Nie można przesądzać, że mężczyzna, który wydał milion złotych w jednym z poznańskich klubów go-go, został oszukany - ocenił sędzia, który odmówił aresztowania pracownic klubu. W uzasadnieniu, do którego dotarła "Gazeta Wyborcza", wskazuje, że klient wiedział, jak działa alkohol, nie pił pod przymusem i mógł przewidzieć, jaki będzie tego skutek.
Decyzja dotyczy głośnej sprawy klientów, którzy tracili w klubach duże sumy pieniędzy, a później przekonywali, że zostali oszukani.

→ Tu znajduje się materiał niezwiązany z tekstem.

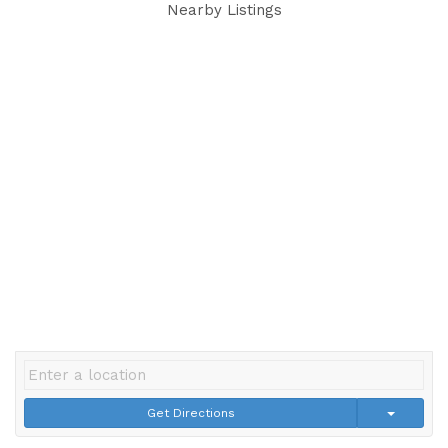
Nearby Listings
Get Directions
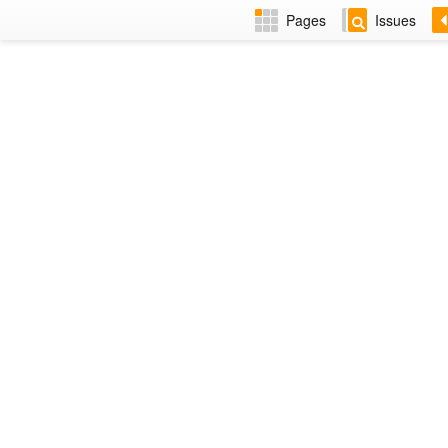
Pages
Issues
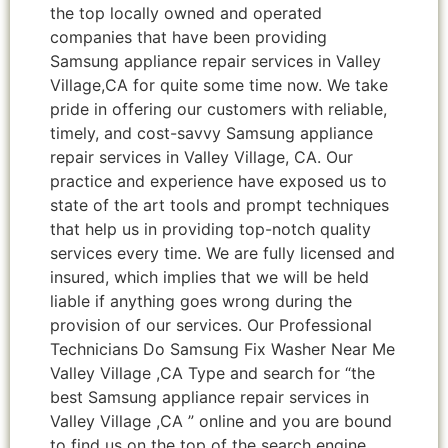
the top locally owned and operated
companies that have been providing
Samsung appliance repair services in Valley
Village,CA for quite some time now. We take
pride in offering our customers with reliable,
timely, and cost-savvy Samsung appliance
repair services in Valley Village, CA. Our
practice and experience have exposed us to
state of the art tools and prompt techniques
that help us in providing top-notch quality
services every time. We are fully licensed and
insured, which implies that we will be held
liable if anything goes wrong during the
provision of our services. Our Professional
Technicians Do Samsung Fix Washer Near Me
Valley Village ,CA Type and search for “the
best Samsung appliance repair services in
Valley Village ,CA ” online and you are bound
to find us on the top of the search engine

Twierdzili, że nie pamiętają, jak wydali pieniądze i podejrzewali, że mogli zostać celowo odurzeni. Najgłośniejsza sprawa dotyczyła klienta, który wydał w lokalu blisko milion złotych.

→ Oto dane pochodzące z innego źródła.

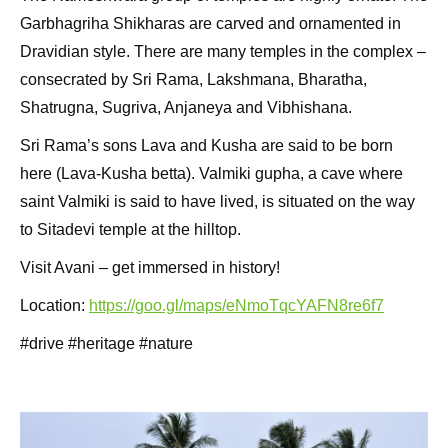
Garbhagriha Shikharas are carved and ornamented in
Dravidian style. There are many temples in the complex –
consecrated by Sri Rama, Lakshmana, Bharatha,
Shatrugna, Sugriva, Anjaneya and Vibhishana.
Sri Rama’s sons Lava and Kusha are said to be born
here (Lava-Kusha betta). Valmiki gupha, a cave where
saint Valmiki is said to have lived, is situated on the way
to Sitadevi temple at the hilltop.
Visit Avani – get immersed in history!
Location:
https://goo.gl/maps/eNmoTqcYAFN8re6f7
#drive #heritage #nature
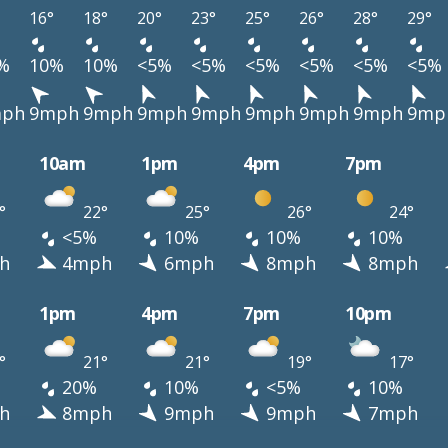
16°
18°
20°
23°
25°
26°
28°
29°
%
10%
10%
<5%
<5%
<5%
<5%
<5%
<5%
ph
9mph
9mph
9mph
9mph
9mph
9mph
9mph
9mp
10am
1pm
4pm
7pm
°
22°
25°
26°
24°
<5%
10%
10%
10%
h
4mph
6mph
8mph
8mph
1pm
4pm
7pm
10pm
°
21°
21°
19°
17°
20%
10%
<5%
10%
h
8mph
9mph
9mph
7mph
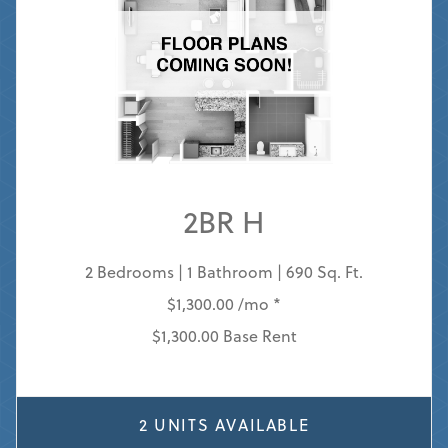
2BR H
2 Bedrooms | 1 Bathroom | 690 Sq. Ft.
$1,300.00 /mo *
$1,300.00 Base Rent
2 UNITS AVAILABLE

W połowie kwietnia pięć kobiet pracownic klubu usłyszało zarzuty oszustwa. Prokuratura domagała się dla nich aresztu, jednak wniosek został odrzucony przez sąd.
Wprowadził PIN, więc jest sam sobie winien?

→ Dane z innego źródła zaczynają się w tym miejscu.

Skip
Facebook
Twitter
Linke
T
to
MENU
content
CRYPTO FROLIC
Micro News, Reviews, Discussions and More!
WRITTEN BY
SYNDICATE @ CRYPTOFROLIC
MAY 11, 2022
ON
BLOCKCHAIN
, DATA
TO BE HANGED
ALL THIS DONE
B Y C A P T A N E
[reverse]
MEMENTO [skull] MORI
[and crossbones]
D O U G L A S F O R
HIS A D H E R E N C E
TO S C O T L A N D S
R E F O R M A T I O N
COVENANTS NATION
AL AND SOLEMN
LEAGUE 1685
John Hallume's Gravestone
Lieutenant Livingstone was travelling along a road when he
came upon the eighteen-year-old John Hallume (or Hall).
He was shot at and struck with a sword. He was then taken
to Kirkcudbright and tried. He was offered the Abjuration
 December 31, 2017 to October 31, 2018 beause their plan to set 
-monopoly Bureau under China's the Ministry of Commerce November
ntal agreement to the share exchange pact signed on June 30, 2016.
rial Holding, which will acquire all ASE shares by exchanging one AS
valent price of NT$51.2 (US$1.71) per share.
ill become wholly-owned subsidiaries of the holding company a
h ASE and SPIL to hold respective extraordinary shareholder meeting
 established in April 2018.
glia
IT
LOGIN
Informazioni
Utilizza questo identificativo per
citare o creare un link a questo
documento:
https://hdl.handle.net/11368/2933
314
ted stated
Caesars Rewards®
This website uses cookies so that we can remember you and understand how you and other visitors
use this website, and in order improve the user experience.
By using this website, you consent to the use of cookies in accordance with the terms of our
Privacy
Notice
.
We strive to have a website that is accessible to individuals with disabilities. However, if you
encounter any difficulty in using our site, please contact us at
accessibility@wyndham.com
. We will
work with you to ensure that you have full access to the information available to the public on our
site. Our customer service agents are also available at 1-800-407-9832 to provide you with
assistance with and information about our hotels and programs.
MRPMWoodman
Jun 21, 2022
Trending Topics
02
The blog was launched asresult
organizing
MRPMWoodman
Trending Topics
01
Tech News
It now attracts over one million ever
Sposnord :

"Gazeta Wyborcza" cytuje fragmenty uzasadnienia tej decyzji. Sędzia Sławomir Szymański miał w nim napisać, że mężczyzna "doskonale znał działanie alkoholu na swój organizm" i "nie sposób uznać, że upojenie alkoholowe mogło być dla niego jakimkolwiek zaskoczeniem" oraz "brał pełną odpowiedzialność za swoje zachowanie pod jego wpływem".
Jak podaje "Gazeta", dyrektor miał wcześniej wypić z kolegami trzy butelki wódki, a w klubie zamawiać jeszcze wódkę, drinki i szampana.
W uzasadnieniu decyzji pada jeszcze sformułowanie: "Wprowadzenie numeru PIN wymaga przecież aktywności zarówno fizycznej, jak i intelektualnej". Sędzia miał także zalecić ostrożne podchodzenie do zeznań mężczyzny, który ma interes w tym, by przerzucić winę za słony rachunek na klub, bo może obawiać się, że spółka, którą zarządza, będzie domagać się od niego pokrycia kosztów z własnej kieszeni.
Zgłoszeń było więcej
Do zatrzymania pracownic klubu go-go doszło 15 kwietnia. Policjanci dokonali wówczas przeszukań w dwóch klubach w Poznaniu oraz biurach firmy zarządzającej w Krakowie i Warszawie. Kobiety usłyszały zarzuty oszustwa, za co grozi do 8 lat więzienia.
Zarzuty miały dotyczyć nie tylko wizyty dyrektora w klubie. Pierwsze zgłoszenia w tej sprawie wielkopolska policja otrzymała w 2013 roku. Ze zgłoszeń klientów klubów wynika, że mogli być w nich odurzani i oszukiwani. Budzili się z rachunkami opiewającymi na dziesiątki tysięcy złotych. Osoby, które nie płaciły kartami płatniczymi, miały odzyskiwać świadomość z podpisanymi przez siebie oświadczeniami w sprawie zwrotu długów za usługi gastronomiczne.